HTTP 200 OK means the network call succeeded — it says nothing about whether the model hallucinated, selected the wrong tool, or consumed ten times the expected tokens. LLM observability requires a second layer of instrumentation that tracks quality, cost, and model-specific latency alongside the operational signals traditional monitoring already captures.

Context

Traditional observability (BEE-14001) operates on the premise that a well-behaved system is one that responds quickly and without errors. An LLM-integrated system breaks this premise: the same prompt submitted twice produces different outputs; both may be 200 OK, one factually correct and one not. The "silent failure" problem is unique to probabilistic systems — an agent can return in 1.2 seconds with a hallucinated answer that satisfies the content-length check, then trigger expensive retries downstream before the error surfaces.

The industry has converged on two complementary metric categories. Operational metrics — TTFT (time-to-first-token), inter-token latency, error rates, token counts — tell you how the system is running. Quality metrics — faithfulness, hallucination rate, relevance, user correction signals — tell you whether the system is producing value. A system that is operationally healthy can be quality-degraded: model update changed a behavior, a prompt regression increased hallucination rate, a RAG pipeline started retrieving stale chunks. Neither signal alone is sufficient.

OpenTelemetry addressed the instrumentation gap in 2024 with the GenAI Semantic Conventions (opentelemetry.io/docs/specs/semconv/gen-ai/), a standardized attribute vocabulary for LLM spans. Attributes like gen_ai.system, gen_ai.request.model, gen_ai.usage.input_tokens, gen_ai.usage.output_tokens, and gen_ai.response.finish_reason give observability backends a consistent data model for LLM traces regardless of provider or framework. The spec is experimental but widely adopted across the platform ecosystem.

Design Thinking

LLM observability has two structural differences from traditional service observability.

First, the unit of work is a token stream, not a request-response pair. A single user action may produce a RAG retrieval span, an embedding span, an LLM generation span, and multiple tool call spans — all nested under one parent trace. The cost and quality of the overall operation cannot be understood without decomposing it into these components.

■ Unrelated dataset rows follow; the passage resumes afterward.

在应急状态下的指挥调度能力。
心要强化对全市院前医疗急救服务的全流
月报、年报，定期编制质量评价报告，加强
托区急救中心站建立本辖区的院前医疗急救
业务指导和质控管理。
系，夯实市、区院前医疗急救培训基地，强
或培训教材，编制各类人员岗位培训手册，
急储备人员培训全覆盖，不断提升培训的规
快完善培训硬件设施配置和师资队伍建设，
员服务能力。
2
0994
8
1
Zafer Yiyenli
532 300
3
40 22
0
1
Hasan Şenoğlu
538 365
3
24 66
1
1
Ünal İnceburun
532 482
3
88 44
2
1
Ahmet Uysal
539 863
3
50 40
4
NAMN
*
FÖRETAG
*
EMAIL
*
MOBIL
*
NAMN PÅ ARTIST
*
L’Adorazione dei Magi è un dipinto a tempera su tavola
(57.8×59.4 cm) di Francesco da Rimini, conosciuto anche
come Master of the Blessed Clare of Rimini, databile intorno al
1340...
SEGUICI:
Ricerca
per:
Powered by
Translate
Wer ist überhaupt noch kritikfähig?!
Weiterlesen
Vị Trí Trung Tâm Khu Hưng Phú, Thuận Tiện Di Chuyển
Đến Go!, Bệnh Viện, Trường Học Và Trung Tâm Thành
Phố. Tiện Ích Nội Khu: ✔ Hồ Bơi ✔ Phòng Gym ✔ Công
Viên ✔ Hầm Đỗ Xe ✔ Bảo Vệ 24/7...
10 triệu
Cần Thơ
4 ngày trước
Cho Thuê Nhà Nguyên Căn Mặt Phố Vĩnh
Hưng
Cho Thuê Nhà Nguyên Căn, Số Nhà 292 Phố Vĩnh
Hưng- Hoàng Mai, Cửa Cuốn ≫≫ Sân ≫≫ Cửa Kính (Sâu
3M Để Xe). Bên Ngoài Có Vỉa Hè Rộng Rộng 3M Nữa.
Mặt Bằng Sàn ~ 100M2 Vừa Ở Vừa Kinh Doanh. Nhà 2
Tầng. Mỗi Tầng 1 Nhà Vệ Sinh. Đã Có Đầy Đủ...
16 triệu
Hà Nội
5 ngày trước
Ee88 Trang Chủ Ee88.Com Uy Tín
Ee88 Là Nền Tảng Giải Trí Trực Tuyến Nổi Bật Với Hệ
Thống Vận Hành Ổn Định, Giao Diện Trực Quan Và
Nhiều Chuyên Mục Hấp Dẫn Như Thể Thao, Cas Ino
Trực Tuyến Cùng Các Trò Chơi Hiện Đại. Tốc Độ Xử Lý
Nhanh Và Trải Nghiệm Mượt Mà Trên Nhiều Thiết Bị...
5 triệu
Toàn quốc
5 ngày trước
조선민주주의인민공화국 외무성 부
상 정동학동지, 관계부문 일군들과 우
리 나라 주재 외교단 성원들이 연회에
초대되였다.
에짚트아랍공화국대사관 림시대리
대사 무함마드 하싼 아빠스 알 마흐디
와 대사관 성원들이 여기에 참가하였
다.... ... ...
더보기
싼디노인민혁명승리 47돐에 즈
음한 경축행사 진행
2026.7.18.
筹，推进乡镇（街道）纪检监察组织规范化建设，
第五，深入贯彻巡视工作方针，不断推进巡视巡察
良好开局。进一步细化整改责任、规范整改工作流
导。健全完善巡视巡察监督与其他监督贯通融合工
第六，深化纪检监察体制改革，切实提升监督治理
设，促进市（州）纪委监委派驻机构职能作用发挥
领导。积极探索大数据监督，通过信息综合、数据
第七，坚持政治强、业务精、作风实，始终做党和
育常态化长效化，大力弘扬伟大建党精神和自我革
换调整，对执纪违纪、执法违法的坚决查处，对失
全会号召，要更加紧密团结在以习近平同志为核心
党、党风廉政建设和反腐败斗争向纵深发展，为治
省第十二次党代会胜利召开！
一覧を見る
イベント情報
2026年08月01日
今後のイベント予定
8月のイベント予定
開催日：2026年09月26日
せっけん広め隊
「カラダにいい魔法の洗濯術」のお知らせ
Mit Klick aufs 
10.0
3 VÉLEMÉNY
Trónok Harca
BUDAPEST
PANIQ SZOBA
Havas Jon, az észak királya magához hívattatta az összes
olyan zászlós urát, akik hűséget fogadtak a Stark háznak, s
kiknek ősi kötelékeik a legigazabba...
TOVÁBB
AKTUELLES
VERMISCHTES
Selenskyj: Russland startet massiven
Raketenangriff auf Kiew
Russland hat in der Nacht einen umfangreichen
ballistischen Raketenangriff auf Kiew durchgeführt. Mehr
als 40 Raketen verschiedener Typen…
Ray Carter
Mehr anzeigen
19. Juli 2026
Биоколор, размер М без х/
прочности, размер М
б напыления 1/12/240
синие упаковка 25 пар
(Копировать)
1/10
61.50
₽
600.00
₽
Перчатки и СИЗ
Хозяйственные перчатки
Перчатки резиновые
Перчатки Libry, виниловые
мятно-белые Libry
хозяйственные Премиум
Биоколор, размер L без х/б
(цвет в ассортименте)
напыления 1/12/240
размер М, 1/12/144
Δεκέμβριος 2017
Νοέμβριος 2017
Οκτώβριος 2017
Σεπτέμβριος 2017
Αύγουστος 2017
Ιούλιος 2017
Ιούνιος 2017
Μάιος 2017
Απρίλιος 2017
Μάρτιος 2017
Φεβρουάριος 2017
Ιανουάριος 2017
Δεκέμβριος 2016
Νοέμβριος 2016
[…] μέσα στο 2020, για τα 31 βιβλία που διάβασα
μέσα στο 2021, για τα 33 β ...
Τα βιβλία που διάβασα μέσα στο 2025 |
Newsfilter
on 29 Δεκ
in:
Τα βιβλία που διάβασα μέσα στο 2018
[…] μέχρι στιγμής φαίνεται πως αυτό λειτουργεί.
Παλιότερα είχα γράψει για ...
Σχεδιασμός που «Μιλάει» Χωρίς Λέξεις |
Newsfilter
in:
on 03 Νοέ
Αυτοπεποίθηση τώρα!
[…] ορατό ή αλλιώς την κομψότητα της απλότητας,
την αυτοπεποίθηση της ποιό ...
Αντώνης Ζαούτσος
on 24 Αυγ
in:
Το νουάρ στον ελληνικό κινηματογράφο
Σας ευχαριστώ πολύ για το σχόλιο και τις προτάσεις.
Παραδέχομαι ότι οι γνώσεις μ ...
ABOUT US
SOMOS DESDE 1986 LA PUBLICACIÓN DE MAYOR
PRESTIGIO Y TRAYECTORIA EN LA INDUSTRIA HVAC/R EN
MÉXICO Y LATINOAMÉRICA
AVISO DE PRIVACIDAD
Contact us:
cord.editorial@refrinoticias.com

Second, quality cannot be measured synchronously. Whether a response is faithful, relevant, and factually correct requires either a reference answer (offline evaluation) or an LLM-as-judge scorer running asynchronously against sampled production traffic. Online evaluation at 1–5% sampling is the practical compromise between coverage and cost.

The architecture that emerges: synchronous instrumentation captures operational signals and buffers them asynchronously; a background evaluation pipeline samples traces and scores them on quality dimensions; dashboards aggregate both signal types with time-aligned overlays so regressions appear as correlated drops across both planes.

Best Practices

Capture the LLM-Specific Latency Breakdown

Standard latency metrics understate the UX impact of LLM calls because the total round-trip time conceals the wait before the first byte of the response.

MUST track TTFT (time-to-first-token) separately from total latency. TTFT — the interval from request submission to the first output token — determines perceived responsiveness for streaming applications. A response that takes 8 seconds total but delivers the first token in 400ms feels faster than one that delivers 4 seconds of silence before streaming. Target P95 TTFT under 1 second for interactive applications.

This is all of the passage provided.